Анита отпрянула. Быстро спрятала стеклышко за вырезом платья:
– Ты что, хочешь оказаться у меня дома?
В голосе у нее был такой ужас, что Юстин помрачнел:
– А… Что?
– Ничего, – сказала Анита. – Просто… ни к чему это.
– А оно только к тебе домой переносит?
– Отсюда – да, – кивнула Анита. – Из дома – в любое… место. То есть, конечно, не в любое, но… во многие места. Надо захотеть… если старое место – то вспомнить. Если новое – представить…
– Значит, – сказал Юстин, – значит, сегодня ты захотела вернуться сюда?
Анита отвернулась:
– Да… Чего особенного?
– А зачем? За черешнями? Понравилось?
Она покосилась на него почти неприязненно:
– Знаешь… Если все время шутить одинаково, то шутка становится… чем-то совсем другим, тебе не кажется?
– Ну, извини, – сказал Юстин, чувствуя себя дураком.
– Мне здесь понравилось, – сказала Анита просто.
И в полной тишине этого утра они замолчали. Надолго.
Анита сидела вполоборота к Юстину. Русые волосы были не распущены, как в прошлую встречу, но аккуратно подобраны гребнями. В мочке розового уха поблескивала зеленая искорка-серьга. Анита смотрела мимо Юстинова взгляда – вдаль.
– Знаешь, – сказал Юстин, – наверное, тебе не следовало вот так, сразу, открывать свою тайну кому попало. Другой человек мог бы… обидеть тебя. Отобрал бы стеклышко, разбил… И что?
Анита удивленно на него покосилась:
– Ты думаешь, я дура? Я же вижу, с кем говорю… Ты же мне колбасу принес, вот какого ты лешего потащил колбасу незнакомой воровке?
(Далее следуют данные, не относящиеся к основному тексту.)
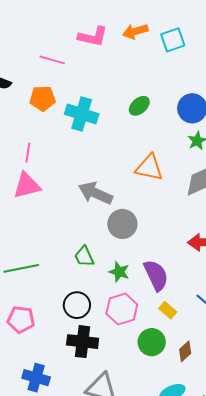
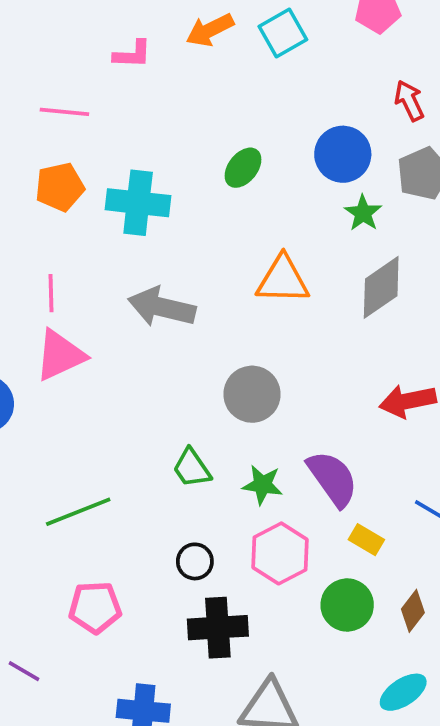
pink L-shape: (93, 37) -> (132, 54), size x0.7
gray arrow: (95, 193) -> (162, 307), moved
black circle: (77, 305) -> (195, 561), size x0.7

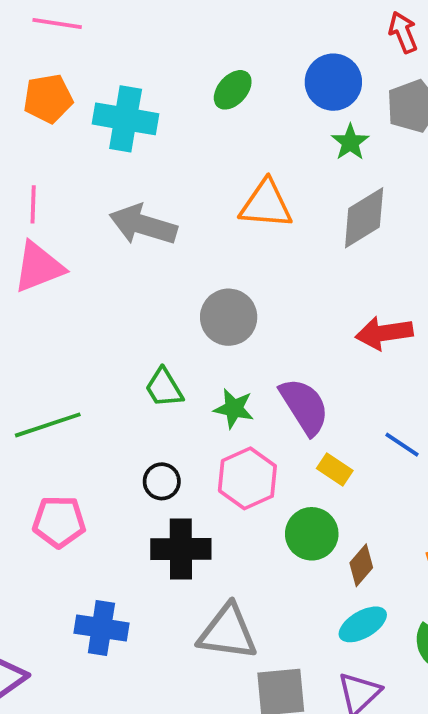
brown diamond: (413, 611) -> (361, 565), moved

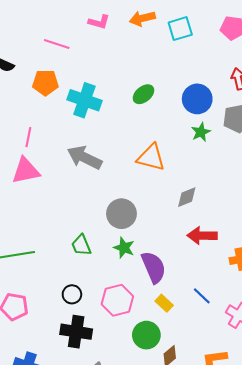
gray diamond: (364, 218) -> (187, 197), moved, size x0.7
green star: (234, 408) -> (124, 248), moved

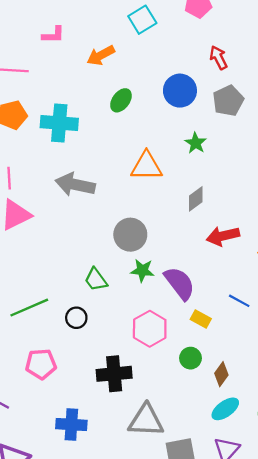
orange arrow: (142, 18) -> (101, 55), moved
green star: (201, 132) -> (196, 143), moved
black circle: (72, 294) -> (76, 318), moved
green circle: (146, 335) -> (191, 358), size x0.7

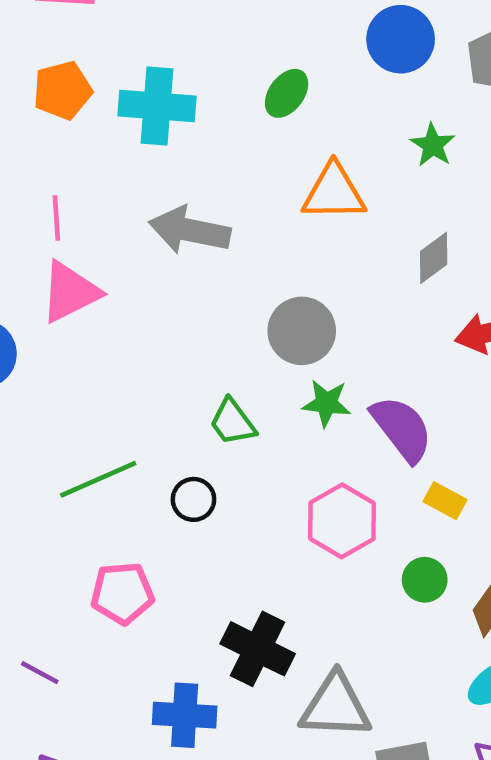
green ellipse: (121, 100) -> (287, 93), moved
black cross: (114, 374) -> (258, 649), moved, turned 32

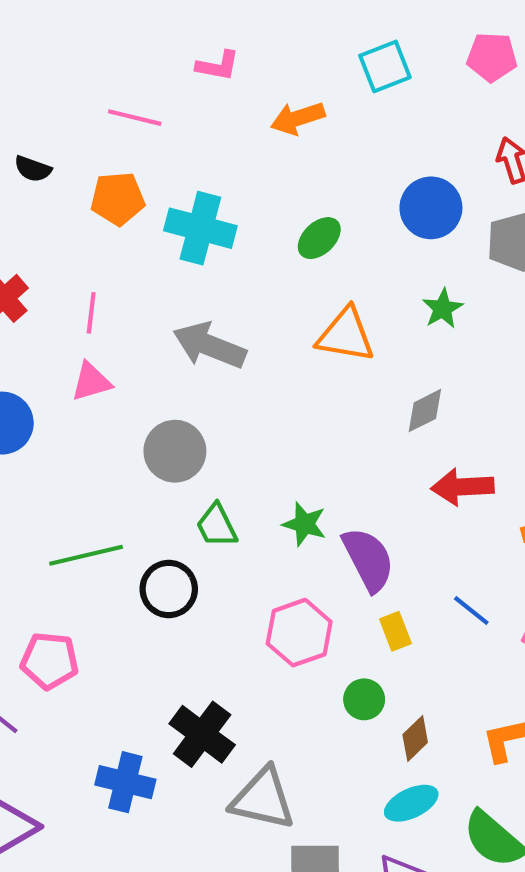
pink triangle: (70, 292) -> (91, 382), size x0.7
gray circle: (302, 331) -> (175, 451), moved
black circle: (193, 499) -> (169, 589), size x1.4
yellow rectangle: (445, 501) -> (395, 631), turned 30
pink pentagon: (122, 593) -> (50, 661), moved

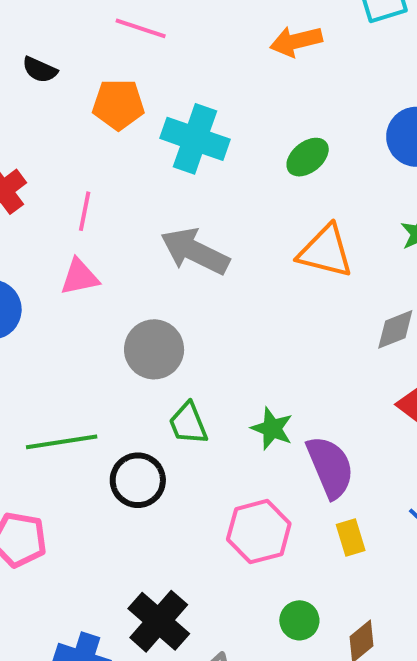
green circle: (364, 699) -> (299, 620), moved

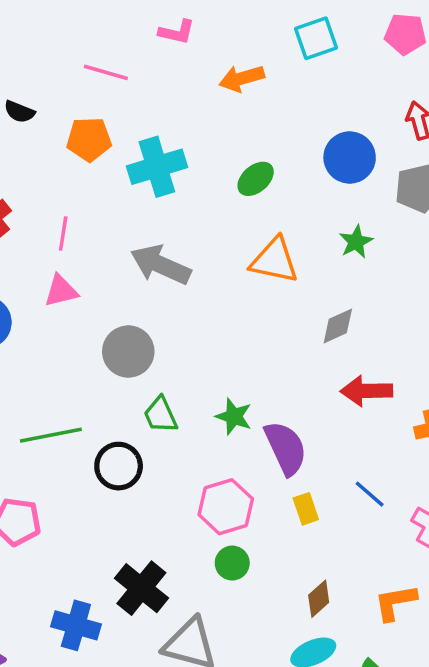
cyan cross: (195, 139) -> (157, 167), turned -34
green circle: (299, 620) -> (232, 563), moved

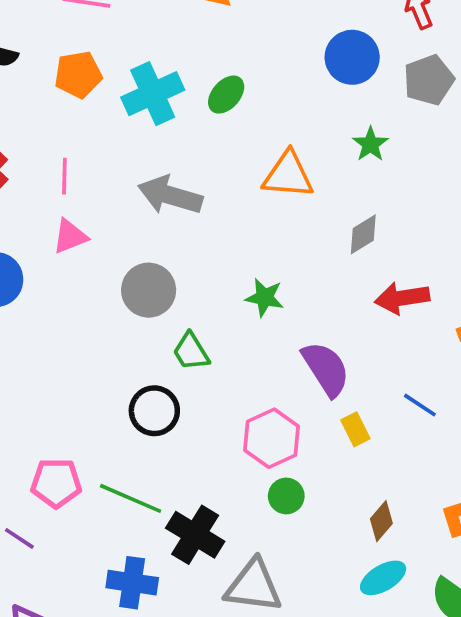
green ellipse: (256, 179) -> (226, 95), moved
green star: (234, 416) -> (265, 297), moved
green line: (51, 435) -> (131, 498), moved, turned 42

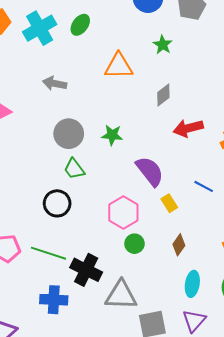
gray arrow: (170, 195) -> (55, 83), size x0.7
gray circle: (149, 290) -> (69, 134), moved
brown diamond: (381, 521) -> (179, 245), moved
cyan ellipse: (383, 578) -> (192, 284), turned -45

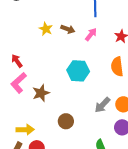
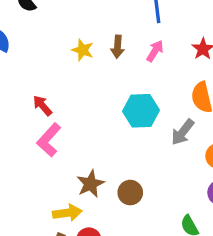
brown arrow: (68, 29) -> (117, 47), turned 80
brown star: (41, 93) -> (90, 184), moved
gray arrow: (102, 105) -> (183, 132), moved

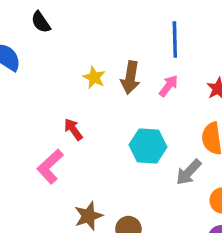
brown arrow: (117, 47) -> (130, 78), size x1.4
red arrow: (42, 106) -> (73, 129), moved

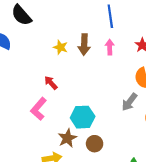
black semicircle: (41, 22) -> (21, 15), size x1.5
pink arrow: (169, 86) -> (110, 47), turned -32
cyan hexagon: (148, 146) -> (83, 117), moved

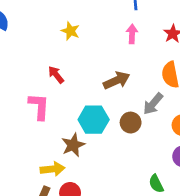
brown arrow: (84, 45) -> (117, 80), moved, turned -120
pink L-shape: (39, 109) -> (39, 106), turned 140
brown circle: (95, 144) -> (131, 123), moved

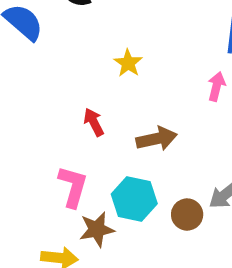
brown arrow: (117, 80) -> (157, 139), moved
pink L-shape: (39, 106) -> (73, 187), moved

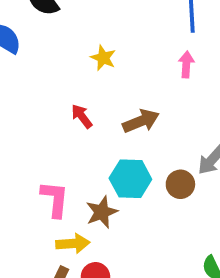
pink L-shape: (73, 187) -> (55, 199), moved

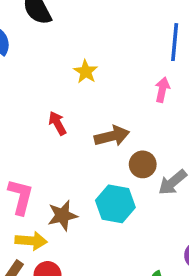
cyan hexagon: (130, 179) -> (115, 204), moved
brown circle: (180, 184) -> (143, 164), moved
А?
– Ну… наверное, ты права, – смущенно согласился Юстин. – Наверное…
Снова замолчали.
– А я один остался, – сказал Юстин. – Дед уехал на ярмарку… Раньше завтрашнего вечера и ждать нечего.
– Слушай, – после паузы сказала Анита, и голос у нее был почти торжественный. – Послушай… Покажи мне, как вы живете, а?
* * *
Юстин опасался, что Огонек не примет нежданную гостью – но тот, хоть и не радовался особенно, команду послушал и убрался под порог, звеня цепью.
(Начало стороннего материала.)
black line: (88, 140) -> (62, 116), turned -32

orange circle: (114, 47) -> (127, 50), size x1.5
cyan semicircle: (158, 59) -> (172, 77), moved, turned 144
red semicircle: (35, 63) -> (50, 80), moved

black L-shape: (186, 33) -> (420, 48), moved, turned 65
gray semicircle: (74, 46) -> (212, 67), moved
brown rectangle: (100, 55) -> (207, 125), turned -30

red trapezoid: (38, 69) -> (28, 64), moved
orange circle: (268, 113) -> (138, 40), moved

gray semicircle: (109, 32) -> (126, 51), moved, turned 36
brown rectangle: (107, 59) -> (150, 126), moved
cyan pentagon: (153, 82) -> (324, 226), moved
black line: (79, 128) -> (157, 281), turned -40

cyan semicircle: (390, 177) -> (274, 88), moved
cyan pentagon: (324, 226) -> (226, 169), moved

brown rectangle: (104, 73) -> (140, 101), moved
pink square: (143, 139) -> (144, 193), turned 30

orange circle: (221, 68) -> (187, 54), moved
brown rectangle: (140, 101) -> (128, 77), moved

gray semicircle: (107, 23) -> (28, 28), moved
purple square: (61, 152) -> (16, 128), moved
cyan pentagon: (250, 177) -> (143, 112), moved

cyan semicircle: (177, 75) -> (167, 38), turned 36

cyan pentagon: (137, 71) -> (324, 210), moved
Анита, как оказалось, совсем не боялась собак.
Она восхищалась козами, курами, она заглядывала в печь, с восторгом брала с руки грубые тарелки и миски, залезала на лавку, чтобы понюхать пучок сушеных трав под потолком:
– Здорово!
Юстин стеснялся их с дедом дома – убогого, не очень чистого, сырого и темного. Юстин не понимал, где должна была вырасти девушка, с таким интересом разглядывающая печной ухват; против Юстинового опасения, дедовы «штучки» (заготовки для оберегов, лягушачьи кости, перья диковинных птиц, клубки цветных ниток и заговоренный воск) нимало Аниту не заинтересовали. Расписные деревянные ложки увлекли ее куда больше; правда, за все время, пока Анита изучала дом, двор и сарай, между ней и Юстином не было сказано и двух слов – Анита всякий раз останавливала Юстина, когда тот пытался что-то объяснить:
– Потом…
Потом они вышли во двор, Анита изъявила желание сесть на землю, и Юстин подстелил ей рогожку. Анита дождалась, пока рядом усядется Юстин, и вытащила свой ножик.
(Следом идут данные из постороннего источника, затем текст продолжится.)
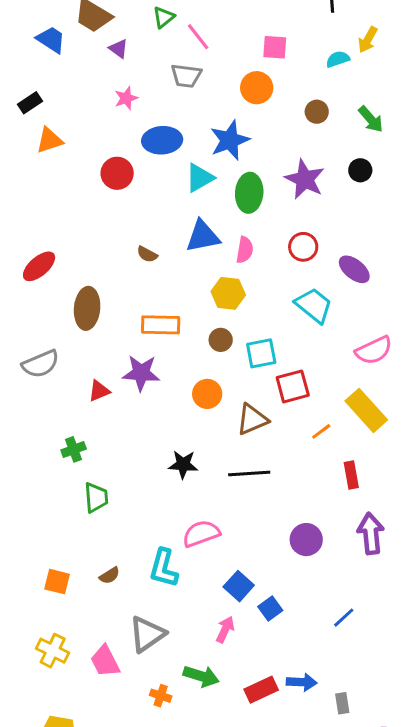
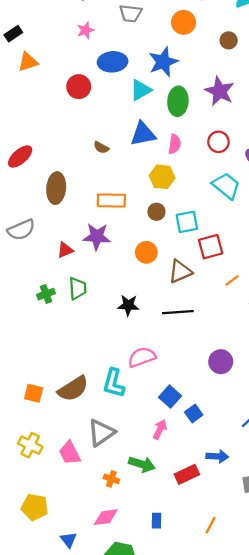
green trapezoid: (96, 498) -> (78, 288), moved
brown semicircle: (110, 576) -> (73, 389), size x2.0
blue arrow: (302, 682) -> (217, 456), moved

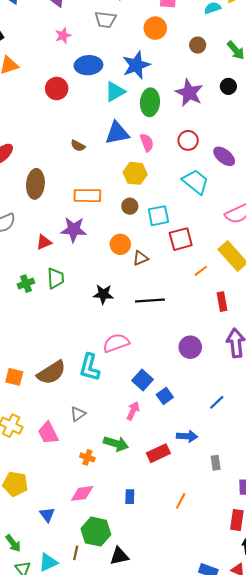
pink semicircle: (175, 144) -> (147, 143), turned -30
brown triangle: (180, 271) -> (140, 258), moved, size x0.7
gray triangle: (101, 433) -> (78, 414), size x0.6

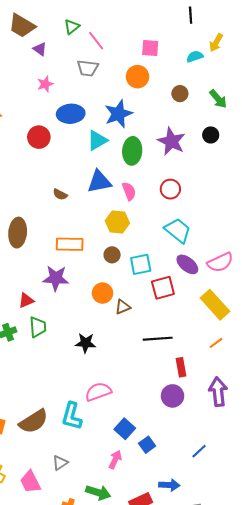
purple ellipse: (224, 156) -> (187, 264), moved
red triangle: (44, 242) -> (26, 300), moved
orange line: (201, 271) -> (216, 343), moved
black line: (150, 301) -> (158, 339), moved
red rectangle: (222, 302) -> (181, 367), moved

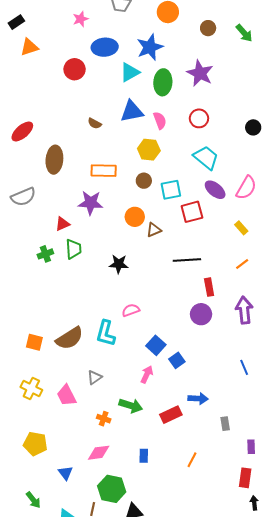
black circle: (211, 135) -> (253, 127), moved
pink semicircle: (220, 262) -> (246, 188), turned -35
yellow rectangle: (215, 305) -> (241, 228), size x0.5
pink semicircle: (98, 392) -> (131, 310), size x0.7
blue line: (199, 451) -> (244, 367), moved, turned -70

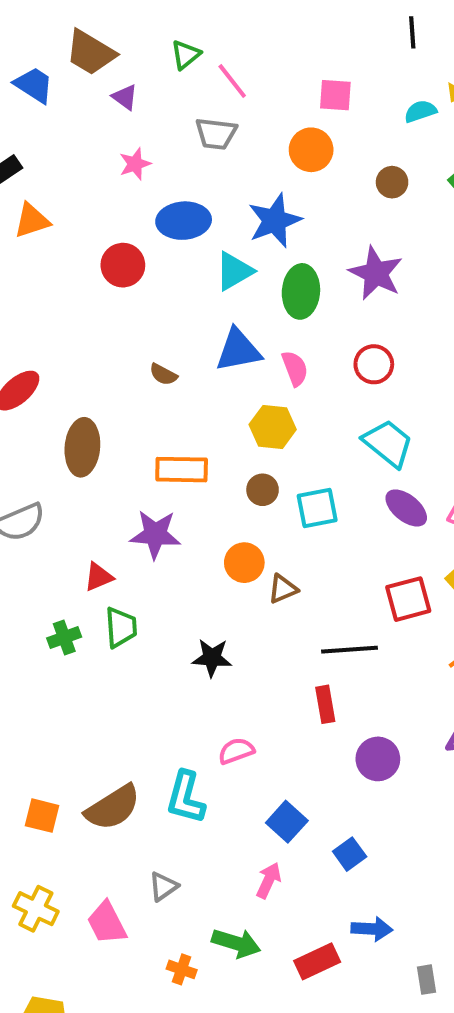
red square: (192, 212) -> (408, 599), moved
red rectangle: (209, 287) -> (325, 704), moved
blue square: (177, 360) -> (350, 854), moved

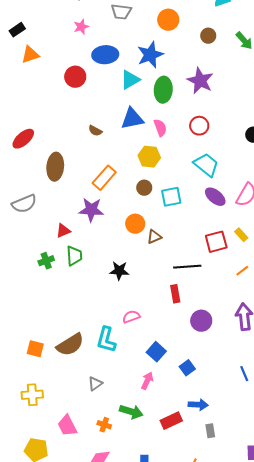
orange rectangle: (182, 470) -> (104, 178), turned -50
yellow cross: (36, 909) -> (32, 395), turned -30
pink trapezoid: (107, 923) -> (67, 426), moved
gray rectangle: (426, 980) -> (210, 431), moved

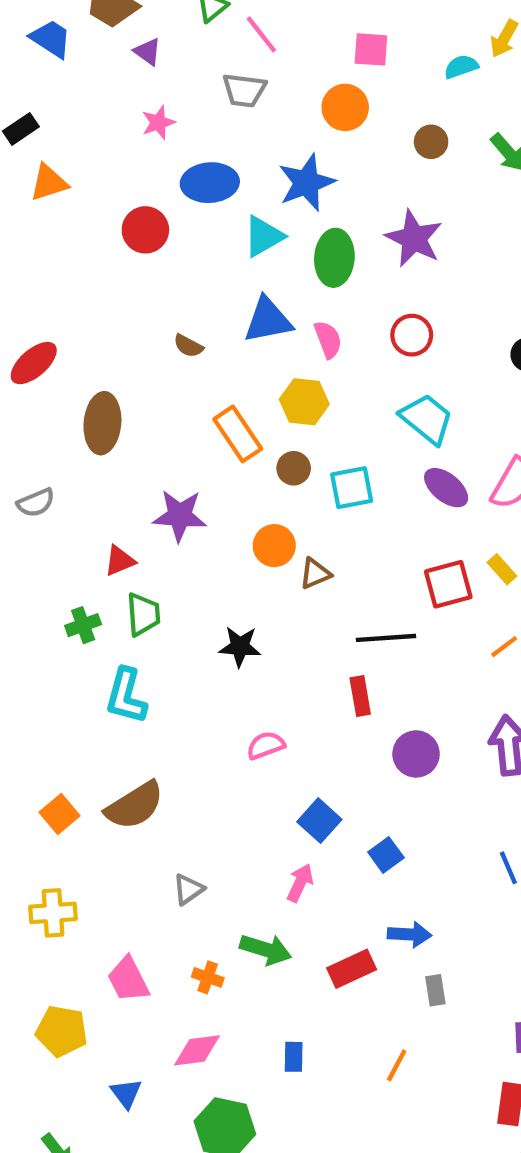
orange rectangle: (104, 178) -> (238, 434), moved, turned -75
gray semicircle: (24, 204) -> (36, 503), size x0.7
cyan L-shape: (106, 340) -> (126, 696), moved
orange square: (35, 349) -> (59, 814), turned 36

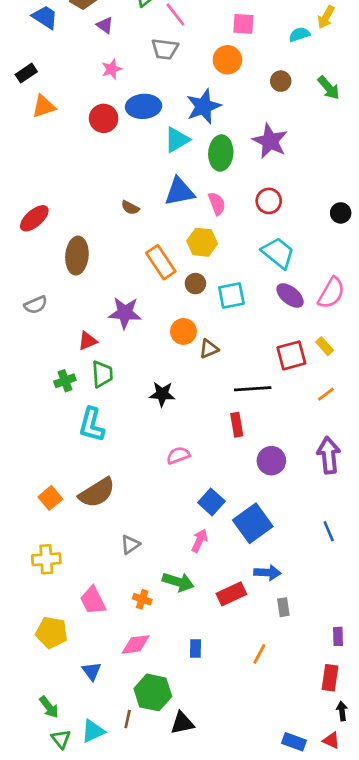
red circle: (145, 230) -> (104, 118), moved
blue square: (386, 855) -> (253, 523), size x1.8

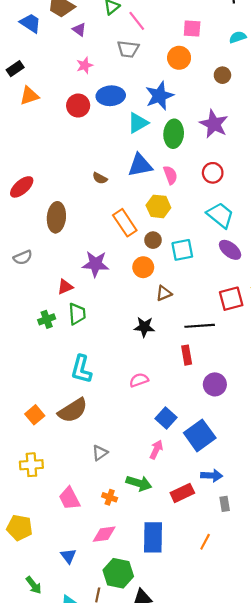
orange circle: (183, 331) -> (143, 267), moved
black star: (162, 394) -> (144, 327), moved
cyan L-shape: (92, 425) -> (81, 369), moved
yellow pentagon: (52, 632) -> (20, 528), moved
blue rectangle: (195, 648) -> (153, 537), size x2.0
Юстин смотрел, как она вырезает круг. Краем сознания прошла мысль, что к дедовому возвращению надо будет затереть след ножа на земле.
– Спасибо, – сказала Анита. – Жалко, что печку растопить нельзя. Мне хотелось бы посмотреть, как туда дрова бросают.
– А у тебя дома, – осторожно спросил Юстин, – печку топят чем?
Анита перестала улыбаться. Подумала; потрогала кончик носа:
– У меня дома печки вообще нету. Про мой дом давай не говорить, ладно?
– Это немножко нечестно, – сказал Юстин. – Я же тебе все показал… Все, что у меня есть.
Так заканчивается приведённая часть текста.